Отрезает как камень. Перерезает голосовые связки, поэтому я никак не могу сказать то, что хочу. Но оно жрёт меня изнутри.
– Ты хочешь моей любви или моего подчинения?
И я умолкла.
Вопрос размножился в моей голове эхом.
Ты хочешь моей любви или моего подчинения?
Подчинения?
Я хочу тебя сожрать. Я хочу, чтобы ты кричал от невозможности чувствовать это ко мне. Я хочу, чтобы ты выл от отчаяния.
Дверь закрылась за мной.
По иронии судьбы я тоже сталкиваюсь с кем-то, кто подслушивал.
Вера смотрит на меня так, будто я вызываю жалость.
Я открываю рот, чтобы сказать что-то, но тут же закрываю его, потому что понимаю: она всё слышала. Она всё знает.
Только я никак не могу выдохнуть. Мы просто стоим и смотрим друг на друга.
– Я догадывалась, – тихо говорит она. – Только, Юль… неужели ты…

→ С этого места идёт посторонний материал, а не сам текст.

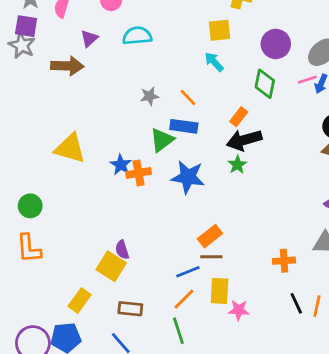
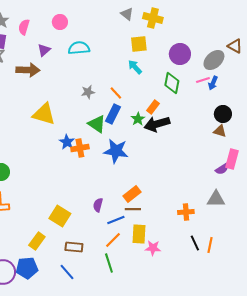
blue rectangle: (184, 126) -> (113, 114), turned -72
green triangle: (162, 140) -> (97, 124), turned -48
yellow triangle: (70, 148) -> (44, 114), moved
green star: (237, 165) -> (138, 119), moved
purple semicircle: (122, 250) -> (98, 205), moved, turned 32

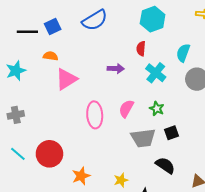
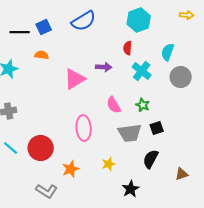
pink triangle: (66, 79) -> (75, 79), moved
pink semicircle: (126, 109) -> (114, 105), turned -60
pink ellipse: (95, 115) -> (84, 128), moved
black semicircle: (165, 165) -> (151, 159), turned -96
yellow star: (121, 180) -> (109, 164), moved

Я тут же поднимаю голову и враждебно смотрю на неё.
– Что? – мой вопрос звучит как нападение.
– По-моему, это не приведёт ни к чему хорошему. Это… – она останавливается, чтобы перевести дух. Неуверенно смотрит на меня, кусая губы. – Ты закрылась от всех.
– Закрылась от тебя, ты хочешь сказать? – насмешливо спрашиваю я.
Я смотрю на неё и вижу. Вижу её насквозь так же, как он видит меня. Это добивает меня сильнее – то, какая я жалкая со стороны.
Она боится посмотреть на меня, но потом всё-таки поднимает глаза – воспалённые болью. Её губы дрожат.
– Я как твоя подруга, которая заботится о тебе, считаю, что…
Как моя подруга. Мне хотелось засмеяться – ведь я будто смотрелась в зеркало и чувствовала этот проникающий в её слова яд. Чувствовала эту беспомощную ярость, которую она прикрывала добрыми словами. Которую она так отчаянно пыталась скрыть, но я видела, видела.
– Как моя подруга? А по-моему, ты просто не можешь смириться, что я больше не хожу с тобой за ручку и не целую тебя.
И ни капли раскаяния. Садистски, со смехом. Мне хотелось хлестать её кнутом жестоких слов, сильнее и сильнее – за её блестящие оленьи глаза, за её дрожащие губы.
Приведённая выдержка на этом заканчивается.